SCIENTIFIC NAME: Ulmus procera
FAMILY: Ulmaceae

This tree in Colorado Like American elm, English elm is a tree that continues to grace the streets and avenues of our cities and towns. Its characteristic formal oval-shaped crown and dark green foliage make it one of the finest street trees around. Dutch elm disease does infect this tree. However, good sanitation practices now make it worth attempting to grow this elm once again in our parks and along our streets.

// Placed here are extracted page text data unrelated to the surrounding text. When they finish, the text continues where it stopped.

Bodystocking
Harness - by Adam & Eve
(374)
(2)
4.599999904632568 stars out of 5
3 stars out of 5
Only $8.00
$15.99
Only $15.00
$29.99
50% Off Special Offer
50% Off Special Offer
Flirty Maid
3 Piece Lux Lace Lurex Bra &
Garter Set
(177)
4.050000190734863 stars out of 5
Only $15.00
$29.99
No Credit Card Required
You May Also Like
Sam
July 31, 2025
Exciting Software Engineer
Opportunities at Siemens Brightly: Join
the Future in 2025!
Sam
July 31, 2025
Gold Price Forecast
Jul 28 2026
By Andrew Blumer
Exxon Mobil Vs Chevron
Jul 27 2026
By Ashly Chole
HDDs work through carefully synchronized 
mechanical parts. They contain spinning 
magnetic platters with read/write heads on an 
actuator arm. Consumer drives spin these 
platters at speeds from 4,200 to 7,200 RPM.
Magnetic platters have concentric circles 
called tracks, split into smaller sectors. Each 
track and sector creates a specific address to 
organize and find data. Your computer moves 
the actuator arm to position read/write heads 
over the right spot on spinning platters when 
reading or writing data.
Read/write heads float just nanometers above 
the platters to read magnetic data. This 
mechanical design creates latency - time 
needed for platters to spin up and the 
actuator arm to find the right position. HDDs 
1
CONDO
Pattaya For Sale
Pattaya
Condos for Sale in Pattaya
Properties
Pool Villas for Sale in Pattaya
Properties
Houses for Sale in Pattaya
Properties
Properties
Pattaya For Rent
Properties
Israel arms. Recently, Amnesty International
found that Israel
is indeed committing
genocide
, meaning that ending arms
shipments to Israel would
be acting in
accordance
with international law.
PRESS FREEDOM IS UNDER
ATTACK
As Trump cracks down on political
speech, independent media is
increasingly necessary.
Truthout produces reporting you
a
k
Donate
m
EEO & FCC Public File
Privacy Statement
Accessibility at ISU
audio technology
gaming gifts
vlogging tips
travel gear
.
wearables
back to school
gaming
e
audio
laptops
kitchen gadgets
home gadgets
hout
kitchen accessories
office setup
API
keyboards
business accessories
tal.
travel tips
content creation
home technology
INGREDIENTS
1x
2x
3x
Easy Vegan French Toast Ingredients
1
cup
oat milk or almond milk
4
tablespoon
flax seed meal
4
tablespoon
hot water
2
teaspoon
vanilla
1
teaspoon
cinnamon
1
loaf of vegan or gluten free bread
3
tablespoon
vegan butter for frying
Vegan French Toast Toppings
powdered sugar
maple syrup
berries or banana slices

Hardiness A wide range of soil and temperature tolerance.

Growth habit Large, introduced shade tree with tall, straight trunk and dense, broad, rounded-to-oval crown. Branches are spreading to nearly upright. Native to England and W. Europe. Widely planted since colonial times and escaping in northeastern and Pacific states. Prefers moist soil locations, however hardy and tolerant of city smoke.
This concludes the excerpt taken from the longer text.